By Cynthia Dalsing
I wanted to write this article when I heard that more than 400 health care workers have died from COVID-19. This struck me — these were my colleagues, the professionals who care for sick people the moment they hit the hospital door. They did not choose to risk their lives at their job. They just did their job.
While the number is more than 400 in the U.S., worldwide it is much greater. This is really sad. We need these professionals now more than ever.
As a nurse practitioner serving in this community for more than 20 years, I am alarmed at the division COVID-19 has caused. Before I retired, I did not ask my patients’ preferences before providing care. I did not base my care on religious or political affiliation, whether they smoked, wore a seat belt, or a helmet when biking; if they voted or not. As professionals we just provide the care that’s needed.
The COVID-19 situation reminds me of Dr. Seuss’s book, The Sneetches. In it, a character comes to town with a new machine that puts a star on some sneetches’ bellies — but not all sneetches — so they can tell each other apart.
It’s important to realize that all these sneetches looked the same until they got a star.

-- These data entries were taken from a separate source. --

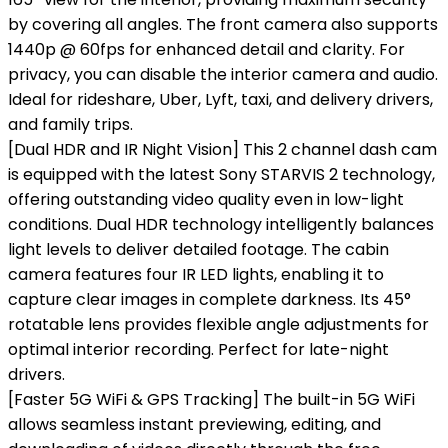
by covering all angles. The front camera also supports
1440p @ 60fps for enhanced detail and clarity. For
privacy, you can disable the interior camera and audio.
Ideal for rideshare, Uber, Lyft, taxi, and delivery drivers,
and family trips.
[Dual HDR and IR Night Vision] This 2 channel dash cam
is equipped with the latest Sony STARVIS 2 technology,
offering outstanding video quality even in low-light
conditions. Dual HDR technology intelligently balances
light levels to deliver detailed footage. The cabin
camera features four IR LED lights, enabling it to
capture clear images in complete darkness. Its 45°
rotatable lens provides flexible angle adjustments for
optimal interior recording. Perfect for late-night
drivers.
[Faster 5G WiFi & GPS Tracking] The built-in 5G WiFi
allows seamless instant previewing, editing, and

When they first got their stars they felt pretty special — above the other sneetches. With their new adornment, the sneetches also made assumptions about other sneetches. None of these situations played out well. Everyone wanted a star, of course, and there was also a machine to take the stars off their bellies, if they so desired.
Everything turned into chaos when they couldn’t tell each other apart; some without stars, some with several. Suddenly they realized they are more alike than different.
Our community has been mostly unscathed by this virus, but the numbers are rising. We don’t know exactly what will happen because this is a new virus. Because we can have COVID-19 without any symptoms, it is a perfect storm for transmission.
Now the guidelines from the Centers for Disease Control and Prevention are more important than ever, because they are based on what we know to be effective.
The three “W’s” are the easiest guide: 1. wear a mask; 2. wash your hands; 3. watch your distance.
If 95% of people would wear face masks, we could save more than 30,000 lives. An unprotected cough will travel about eight feet. A two-layer stitched mask reduces this distance traveled to 2.5 inches. If 80% of people wear face masks, spread will reduce as if we were in strict lockdown. This is big.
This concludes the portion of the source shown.